As President Obama gets ready to expand the reach of the government further into the lives of Americans than ever previously imagined, let’s stop and take a moment to reflect on some common sense.
The biggest problem with the debate over Obama’s policies is the duel realities enjoyed by each sparring side. See, without agreeing on the premise, the argument bifurcates into a logic bending maelstrom.
On the issue of health insurance, there are two sides, those who believe every human is entitled to the same health care regardless of means, and those who believe in personal responsibility and the private health insurance model. The two cannot mix.
We cannot simultaneously have “universal heath care” and a health insurance industry. When the administration says we can have it all they are disingenuously trying to appeal to both the “haves” and the “have-nots”, while reinforcing two realities and two premises.

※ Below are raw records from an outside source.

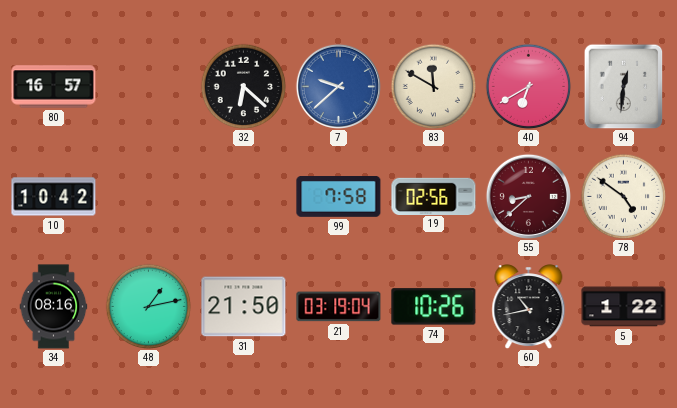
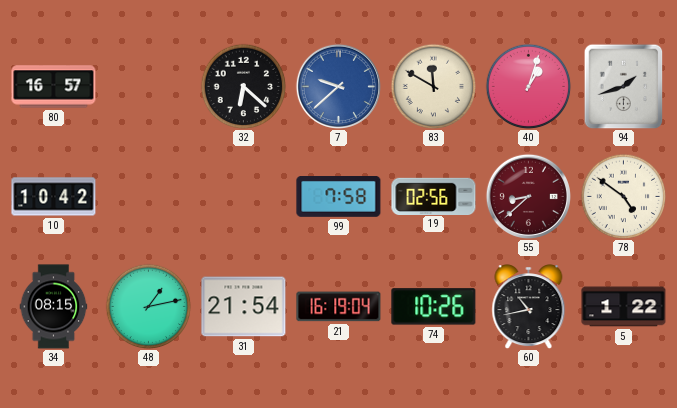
40: 6:40 -> 1:03
94: 12:31 -> 1:42
34: 08:16 -> 08:15
31: 21:50 -> 21:54
21: 03:19 -> 16:19
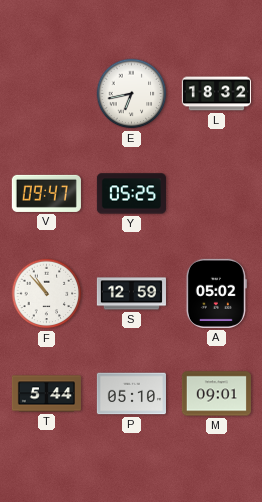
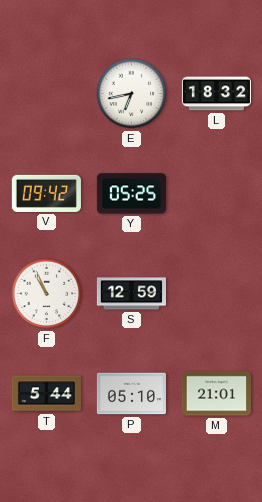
V: 09:47 -> 09:42
F: 10:53 -> 10:56
A: 05:02 -> none
M: 09:01 -> 21:01
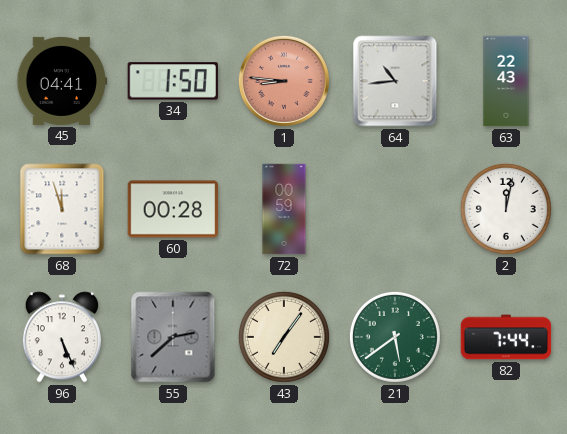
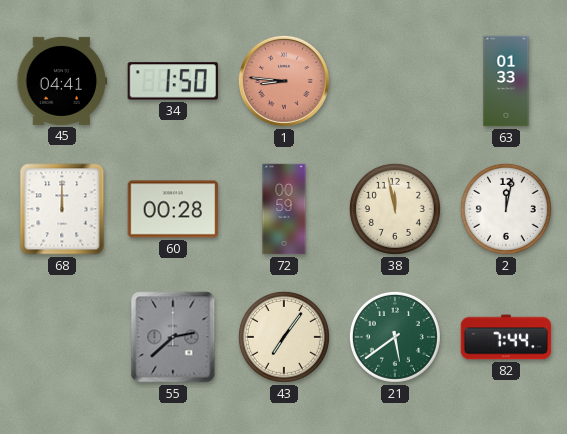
64: 10:44 -> none
63: 22:43 -> 01:33
68: 11:57 -> 12:00
38: none -> 11:58
96: 5:26 -> none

Insurance is not charity, insurance is a closely calculated system of pricing risk while spreading actuarial costs across a voluntary consumer base. Universal Health Care, on the other hand, is charity.
When Obama says he wants to end “pre-screening” read; he wants to eliminate the assessing of risk, the most basic fundamental concept of insurance. Let’s call this what it is, the wholesale dismantling of health insurance as we know it, and the installation of health charity which can only be financed by deficit spending and taxation.
If you believe in Universal Health Charity, then I cannot argue with you. I can disagree, I can tell you no where in the Constitution does it mention a government mandate to provide a doctor for every American. And perhaps you don’t really care what the Constitution says, you see people suffering and believe no cost is too much to end that suffering. That’s fine. Agree to disagree.
If you believe, as Obama is trying to sell, there is a place in a free market for both health insurance and government run health charity, then you lack a basic understanding of market realities.
By eliminating the assessment of risk, the assigning of costs based on that risk, and by preventing insurers from determining pre-existing conditions, you transform insurance into charity. And if you allow one system that does just that, and leave intact another parallel system, you are left with an overall system in which one group of people are paying twice, once for their own health care and once again for everyone else in the other system.
If we projected this logic to the broader insurance industry as a whole, we would wind up with a situation in which you could literally wait for your house to burn down before signing up for the insurance that will pay for it. You could build your house in the fire prone hills of Malibu, or in the shadow of a levee in New Orleans, or up-against the lapping tide of the Atlantic Ocean, and pay the same amount to insure it as someone who has the wherewithal to build in a safe neighborhood. In this scenario the little pig who builds the brick house is a fool; we will need to re-write our fables.
I have done no formal studies, but based on the wide posteriors of those I come across on the street, and the diets of my co-workers, it is safe to say a large overwhelming proportion of health costs are derived from completely preventable sources. Just as I refuse to give a dollar to a junkie on the street, I should not be forced to underwrite the enabling of America.